10.            TERMINATION.

 

THIS AGREEMENT SHALL BE IN EFFECT FROM THE DATE HEREOF UNTIL JUNE 30, 2027 (THE “ORIGINAL TERM”). UPON EXPIRATION OR TERMINATION OF THIS AGREEMENT BORROWERS SHALL PAY ALL OF THE LIABILITIES IN FULL. Upon expiration of the Original Term, of the termination of this Agreement, Agent and Lenders shall not make any additional Loans on or after the date identified as the date on which the Liabilities are to be repaid; and (ii) this Agreement shall terminate on the date thereafter that the Liabilities are paid in full. At such time as Borrowers have repaid all of the Liabilities and this Agreement has terminated, each Borrower shall deliver to Agent and Lenders a release, in form and substance satisfactory to Agent, of all obligations and liabilities of Agent and its Lenders and their officers, directors, employees, agents, parents, subsidiaries and affiliates to such Borrower, and if such Borrower is obtaining new financing from another lender, such Borrower shall deliver such lender’s indemnification of Agent and Lenders, in form and substance satisfactory to Agent, for checks which Agent has credited to such Borrower’s account, but which subsequently are dishonored for any reason or for automatic clearinghouse or wire transfers not yet posted to such Borrower’s account.

 

(j)            The following shall be added as Section 12(l) to the Loan Agreement:

 

(l)            After Acquired Real Property. Upon the acquisition, or entering into a contract to acquire, by Borrower or any Affiliate after the date hereof of any fee interest in any Eligible Real Property (wherever located) (each such interest being an “After Acquired Real Property”) with a Current Value (as defined below) in excess of $2,000,000 (and in any event within 5 Business Days (or such later date agreed to by Agent)) Borrower shall so notify Agent, setting forth with specificity a description of the interest acquired, the location of the Real Property, any structures or improvements thereon, the fully executed purchase agreement for such Real Property, if applicable, and either an appraisal or such Loan Party’s good-faith estimate of the current value of such Real Property, such value to be finally determined by appraisal ordered by Agent (for purposes of this Section, the “Current Value”).
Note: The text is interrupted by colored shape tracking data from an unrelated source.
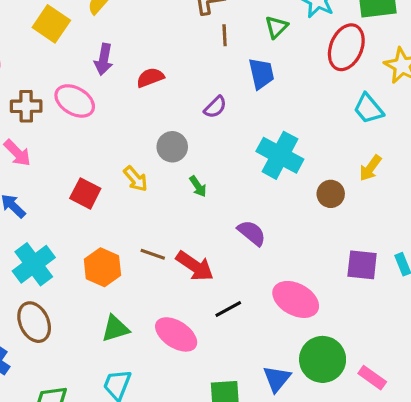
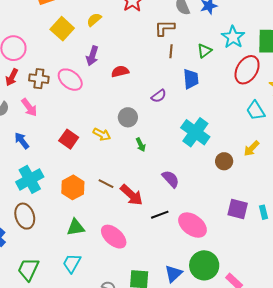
yellow arrow: (136, 179) -> (102, 134), turned -30
black line: (228, 309) -> (160, 215), moved

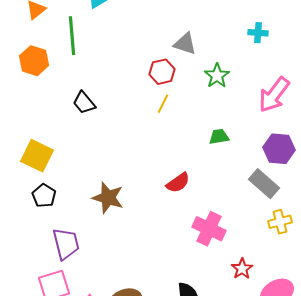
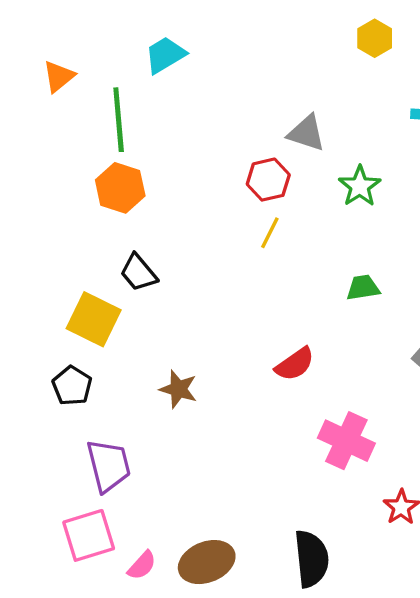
orange hexagon: (34, 61) -> (120, 188), moved
black trapezoid: (84, 103) -> (139, 273), moved
yellow square: (37, 156) -> (94, 319), moved
brown star: (108, 198) -> (178, 389), size x0.7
Any advances relating to any After Acquired Real Property will be subject to Borrower meeting or exceeding a Fixed Charge Coverage Ratio of 1.0x, receipt of Real Property Deliverables satisfactory to the Lenders, receipt of any requested diligence or “know your customer” documentation relating to the property holder, the joinder to the Loan Documents by such property holder (if not already a Borrower), and any other documents or deliverables the Lenders may require in their sole discretion. The Person that has acquired or contracted for such After Acquired Real Property shall (but in any event within 90 days (or such longer period of time as agreed by Agent in its sole discretion) of such notice from Agent) promptly furnish the same to the Lenders. The Borrowers shall pay all fees and expenses, including, without limitation, reasonable attorneys’ fees and expenses, Agent’s diligence fees, and all title insurance charges and premiums, in connection with each Loan Party’s obligations under this Section 12(l). Notwithstanding the foregoing, subject to the terms and conditions of this Agreement, any Borrower may own or acquire any Real Property without subjecting such Real Property to a Mortgage in favor of the Agent, but any such unencumbered Real Property shall not be Eligible Real Property for lending purposes hereunder; it being understood that nothing in this sentence shall require Agent to release its Mortgage on any Eligible Real Property.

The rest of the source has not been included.